■ WHAT THIS TASK INVOLVES:
The lines from the top of the material below through the line containing "Das klingt von" are to be printed exactly, with pictures omitted.

DATA Block Start

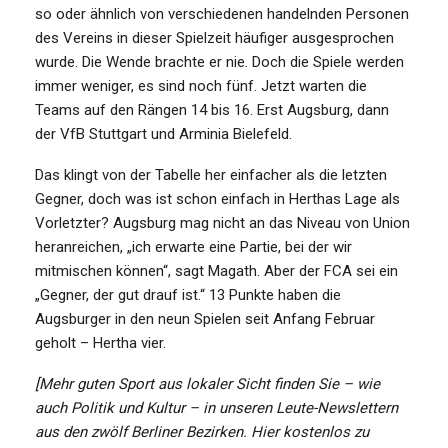
so oder ähnlich von verschiedenen handelnden Personen
des Vereins in dieser Spielzeit häufiger ausgesprochen
wurde. Die Wende brachte er nie. Doch die Spiele werden
immer weniger, es sind noch fünf. Jetzt warten die
Teams auf den Rängen 14 bis 16. Erst Augsburg, dann
der VfB Stuttgart und Arminia Bielefeld.
Das klingt von der Tabelle her einfacher als die letzten
Gegner, doch was ist schon einfach in Herthas Lage als
Vorletzter? Augsburg mag nicht an das Niveau von Union
heranreichen, „ich erwarte eine Partie, bei der wir
mitmischen können“, sagt Magath. Aber der FCA sei ein
„Gegner, der gut drauf ist.“ 13 Punkte haben die
Augsburger in den neun Spielen seit Anfang Februar
geholt – Hertha vier.
[Mehr guten Sport aus lokaler Sicht finden Sie – wie
auch Politik und Kultur – in unseren Leute-Newslettern
aus den zwölf Berliner Bezirken. Hier kostenlos zu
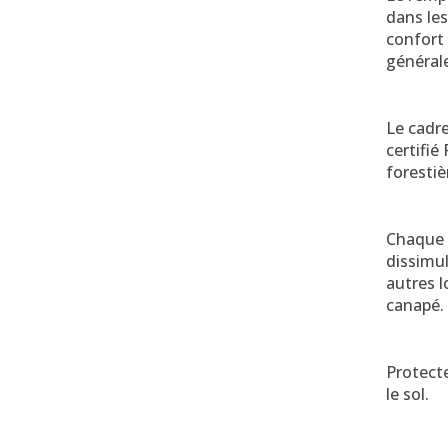
dans les
confort
général
Le cadr
certifié
foresti
Chaque 
dissimul
autres l
canapé.
Protecte
le sol.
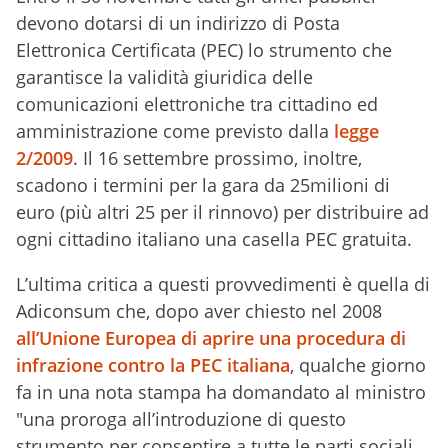
devono dotarsi di un indirizzo di Posta
Elettronica Certificata (PEC) lo strumento che
garantisce la validità giuridica delle
comunicazioni elettroniche tra cittadino ed
amministrazione come previsto dalla
legge
2/2009
. Il 16 settembre prossimo, inoltre,
scadono i termini per la gara da 25milioni di
euro (più altri 25 per il rinnovo) per distribuire ad
ogni cittadino italiano una casella PEC gratuita.
L’ultima critica a questi provvedimenti è quella di
Adiconsum che, dopo aver chiesto nel 2008
all’Unione Europea di aprire una procedura di
infrazione contro la PEC italiana
, qualche giorno
fa in una nota stampa ha domandato al ministro
"una proroga all’introduzione di questo
strumento per consentire a tutte le parti sociali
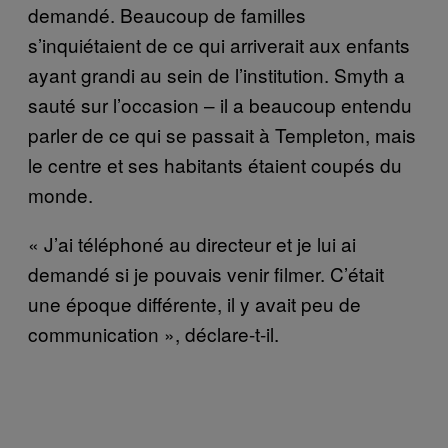
demandé. Beaucoup de familles
s’inquiétaient de ce qui arriverait aux enfants
ayant grandi au sein de l’institution. Smyth a
sauté sur l’occasion – il a beaucoup entendu
parler de ce qui se passait à Templeton, mais
le centre et ses habitants étaient coupés du
monde.
« J’ai téléphoné au directeur et je lui ai
demandé si je pouvais venir filmer. C’était
une époque différente, il y avait peu de
communication », déclare-t-il.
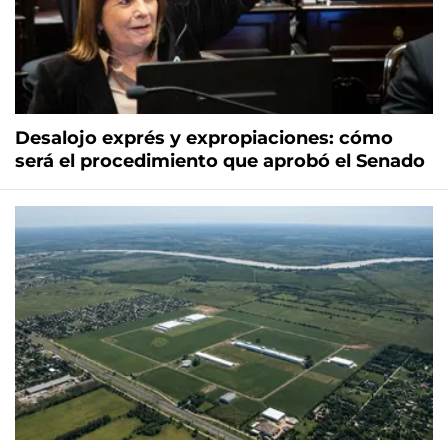
Desalojo exprés y expropiaciones: cómo
será el procedimiento que aprobó el Senado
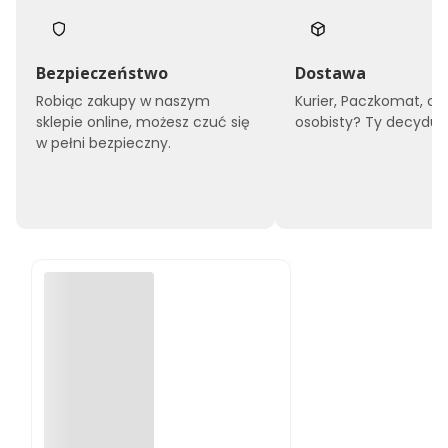
Bezpieczeństwo
Dostawa
Robiąc zakupy w naszym
Kurier, Paczkomat, cz
sklepie online, możesz czuć się
osobisty? Ty decyduje
w pełni bezpieczny.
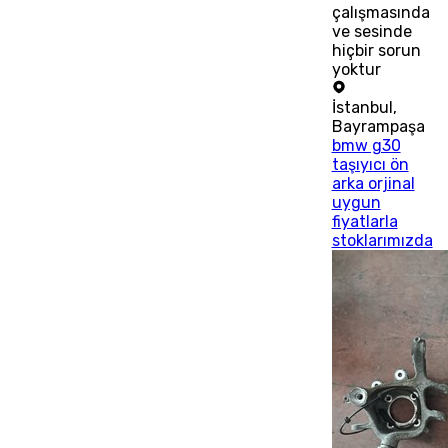
çalışmasında
ve sesinde
hiçbir sorun
yoktur
İstanbul
,
Bayrampaşa
bmw g30
taşıyıcı ön
arka orjinal
uygun
fiyatlarla
stoklarımızda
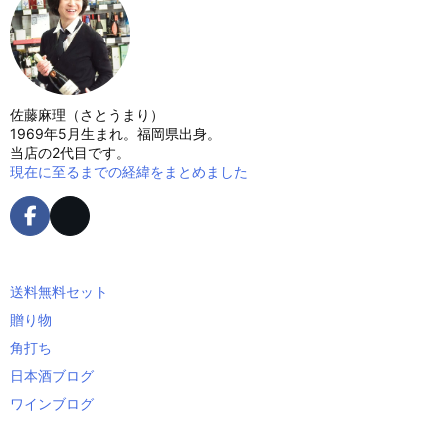
佐藤麻理（さとうまり）
1969年5月生まれ。福岡県出身。
当店の2代目です。
現在に至るまでの経緯をまとめました
送料無料セット
贈り物
角打ち
日本酒ブログ
ワインブログ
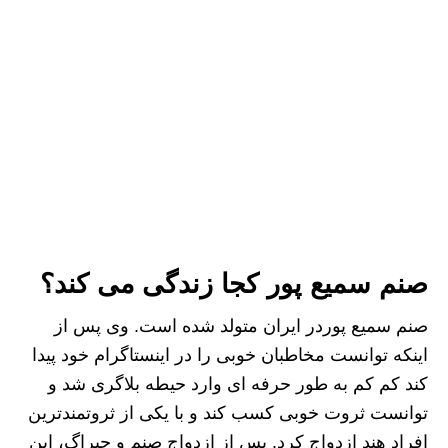
صنم سمیع پور کجا زندگی می کند؟
صنم سمیع پوردر ایران متولد شده است. وی پس از
اینکه توانست مخاطبان خوبی را در اینستاگرام خود پیدا
کند کم کم به طور حرفه ای وارد حیطه بلاگری شد و
توانست ثروت خوبی کسب کند و با یکی از ثروتمندترین
افراد هند ازدواج کرد. پس از ازدواج صنم و چیراگ، این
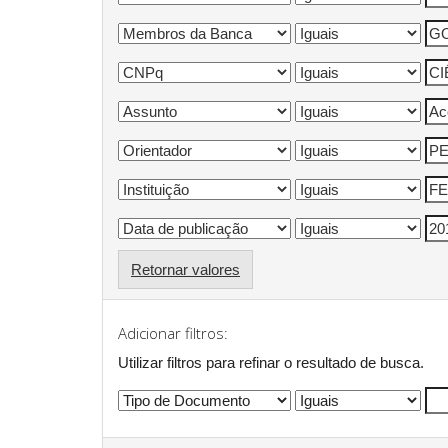
Retornar valores
Adicionar filtros:
Utilizar filtros para refinar o resultado de busca.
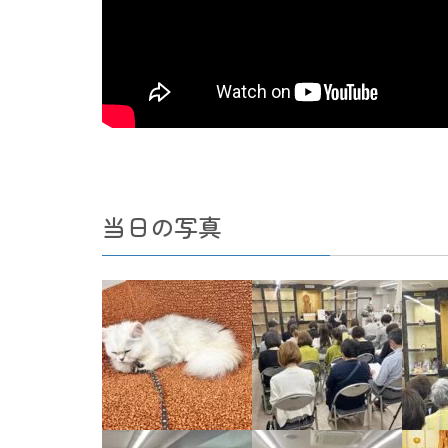
当日の写真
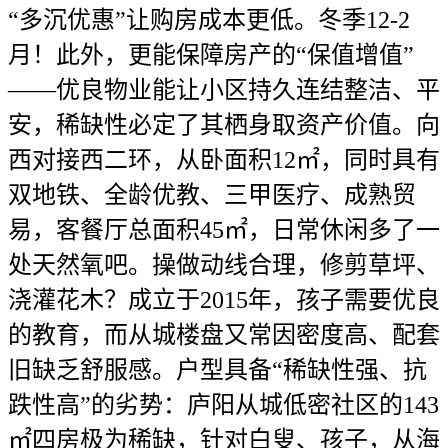
“多沉优惠”让购房成本更低。冬季12-2
月！此外，更能保障房产的“保值增值”
——优良物业能让小区持久连结整洁、平
安，稀缺性必定了其栖身取资产价值。向
西对接西二环，从卧面积12㎡，同时具有
双地铁、全龄优教、三甲医疗、成熟贸
易，客餐厅总面积45㎡，日常休闲多了一
处天然氧吧。操做动线合理，修剪草坪、
浇灌花木？成立于2015年，孩子需要优良
的教育，而从城楼盘又常因密度高、配套
旧缺乏舒服感。户型具备“稀缺性强、抗
跌性高”的劣势：庐阳从城低密社区的143
㎡四房极为稀缺，针对白叟、孩子，从海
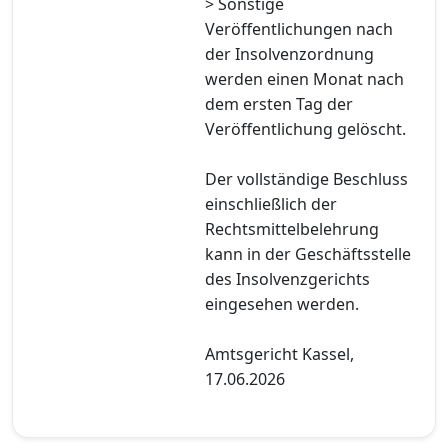
> Sonstige
Veröffentlichungen nach
der Insolvenzordnung
werden einen Monat nach
dem ersten Tag der
Veröffentlichung gelöscht.
Der vollständige Beschluss
einschließlich der
Rechtsmittelbelehrung
kann in der Geschäftsstelle
des Insolvenzgerichts
eingesehen werden.
Amtsgericht Kassel,
17.06.2026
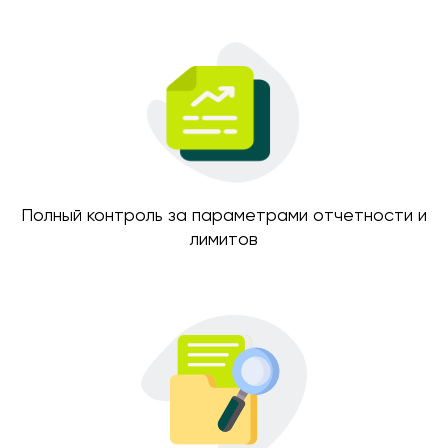
Полный контроль за параметрами отчетности и
лимитов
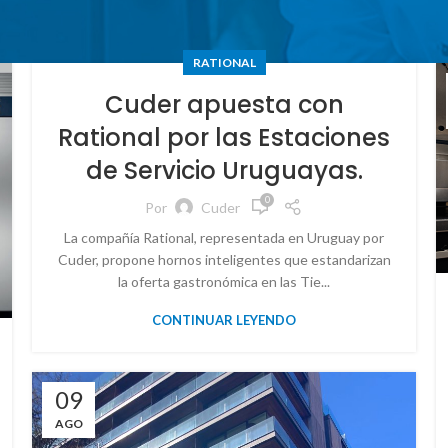
RATIONAL
Cuder apuesta con
Rational por las Estaciones
de Servicio Uruguayas.
0
Por
Cuder
La compañía Rational, representada en Uruguay por
Cuder, propone hornos inteligentes que estandarizan
la oferta gastronómica en las Tie...
CONTINUAR LEYENDO
09
AGO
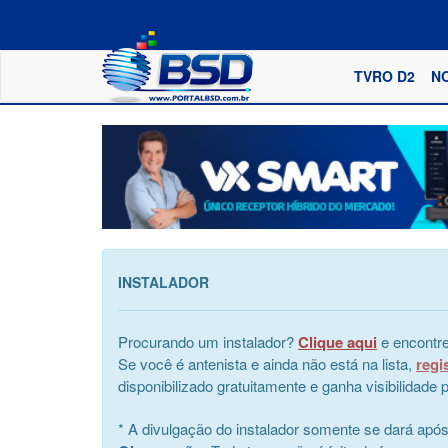
TVRO D2
N
INSTALADOR
Procurando um instalador?
Clique aqui
e encontre
Se você é antenista e ainda não está na lista,
regi
disponibilizado gratuitamente e ganha visibilidad
* A divulgação do instalador somente se dará apó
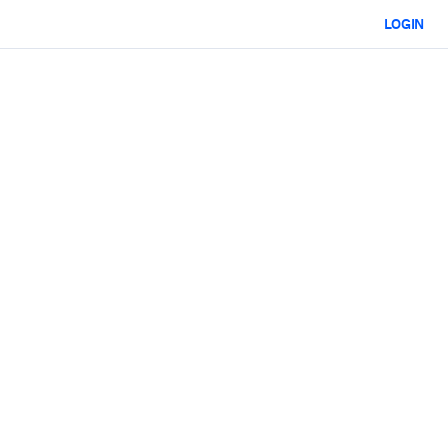
LOGIN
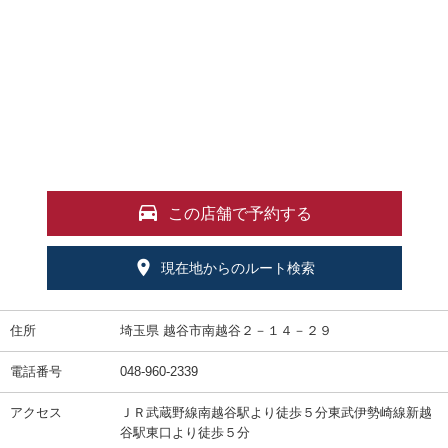
この店舗で予約する
現在地からのルート検索
住所
埼玉県 越谷市南越谷２－１４－２９
電話番号
048-960-2339
アクセス
ＪＲ武蔵野線南越谷駅より徒歩５分東武伊勢崎線新越
谷駅東口より徒歩５分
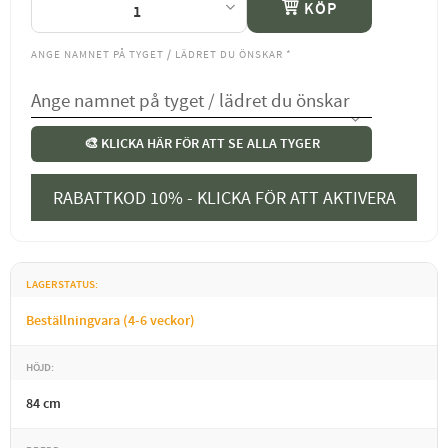
KÖP
ANGE NAMNET PÅ TYGET / LÄDRET DU ÖNSKAR
*
🎨 KLICKA HÄR FÖR ATT SE ALLA TYGER
RABATTKOD 10% - KLICKA FÖR ATT AKTIVERA
LAGERSTATUS
Beställningvara (4-6 veckor)
HÖJD
84 cm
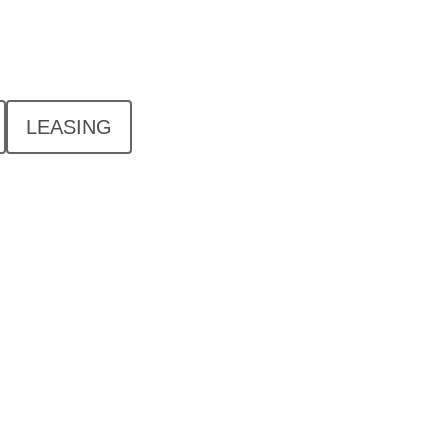
LEASING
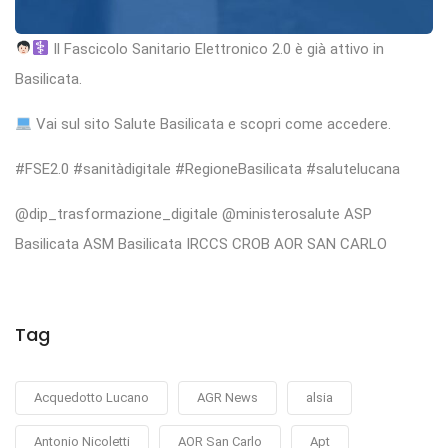
Il Fascicolo Sanitario Elettronico 2.0 è già attivo in
Basilicata.
Vai sul sito Salute Basilicata e scopri come accedere.
#FSE2.0 #sanitàdigitale #RegioneBasilicata #salutelucana
@dip_trasformazione_digitale @ministerosalute ASP
Basilicata ASM Basilicata IRCCS CROB AOR SAN CARLO
Tag
Acquedotto Lucano
AGR News
alsia
Antonio Nicoletti
AOR San Carlo
Apt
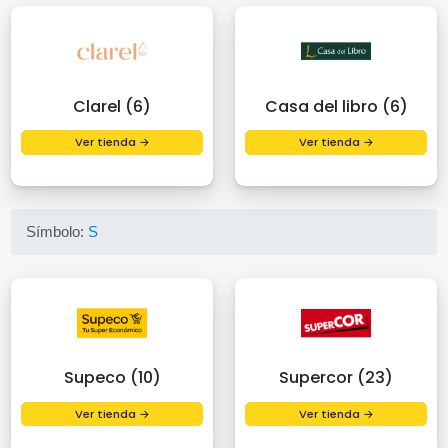
Clarel (6)
Casa del libro (6)
Ver tienda →
Ver tienda →
Símbolo:
S
Supeco (10)
Supercor (23)
Ver tienda →
Ver tienda →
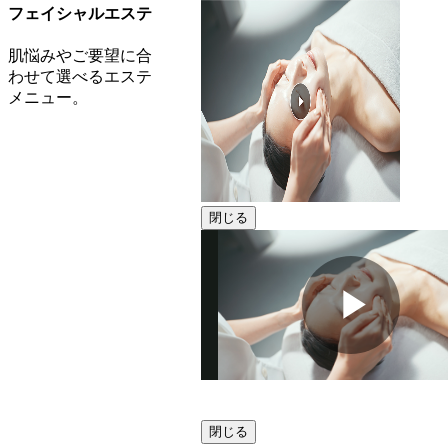
フェイシャルエステ
肌悩みやご要望に合
わせて選べるエステ
メニュー。
閉じる
動
閉じる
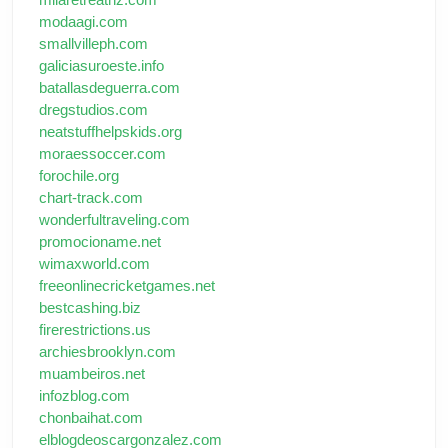
modaagi.com
smallvilleph.com
galiciasuroeste.info
batallasdeguerra.com
dregstudios.com
neatstuffhelpskids.org
moraessoccer.com
forochile.org
chart-track.com
wonderfultraveling.com
promocioname.net
wimaxworld.com
freeonlinecricketgames.net
bestcashing.biz
firerestrictions.us
archiesbrooklyn.com
muambeiros.net
infozblog.com
chonbaihat.com
elblogdeoscargonzalez.com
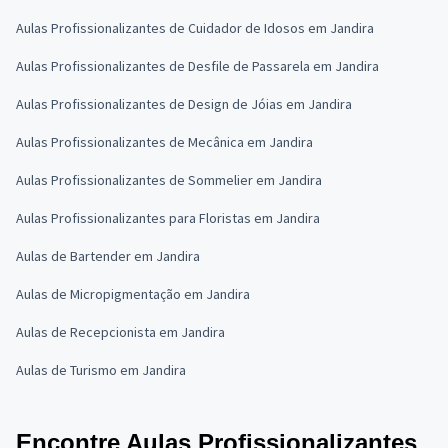
Aulas Profissionalizantes de Cuidador de Idosos em Jandira
Aulas Profissionalizantes de Desfile de Passarela em Jandira
Aulas Profissionalizantes de Design de Jóias em Jandira
Aulas Profissionalizantes de Mecânica em Jandira
Aulas Profissionalizantes de Sommelier em Jandira
Aulas Profissionalizantes para Floristas em Jandira
Aulas de Bartender em Jandira
Aulas de Micropigmentação em Jandira
Aulas de Recepcionista em Jandira
Aulas de Turismo em Jandira
Encontre Aulas Profissionalizantes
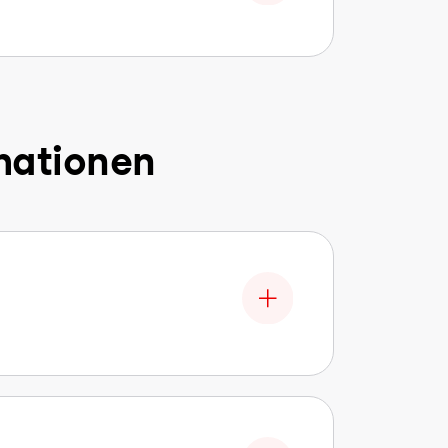
mationen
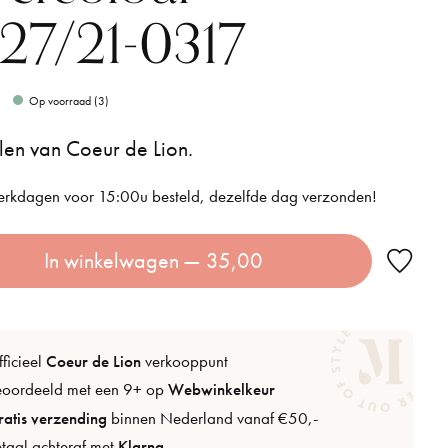
27/21-0317
Op voorraad (3)
en van Coeur de Lion.
rkdagen voor 15:00u besteld, dezelfde dag verzonden!
In winkelwagen
— 35,00
ficieel
Coeur de Lion
verkooppunt
eoordeeld met een 9+ op
Webwinkelkeur
atis verzending
binnen Nederland vanaf €50,-
taal achteraf met
Klarna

DATA Block End

■ SOLUTION FOR THIS PROBLEM:
so oder ähnlich von verschiedenen handelnden Personen
des Vereins in dieser Spielzeit häufiger ausgesprochen
wurde. Die Wende brachte er nie. Doch die Spiele werden
immer weniger, es sind noch fünf. Jetzt warten die
Teams auf den Rängen 14 bis 16. Erst Augsburg, dann
der VfB Stuttgart und Arminia Bielefeld.
Das klingt von der Tabelle her einfacher als die letzten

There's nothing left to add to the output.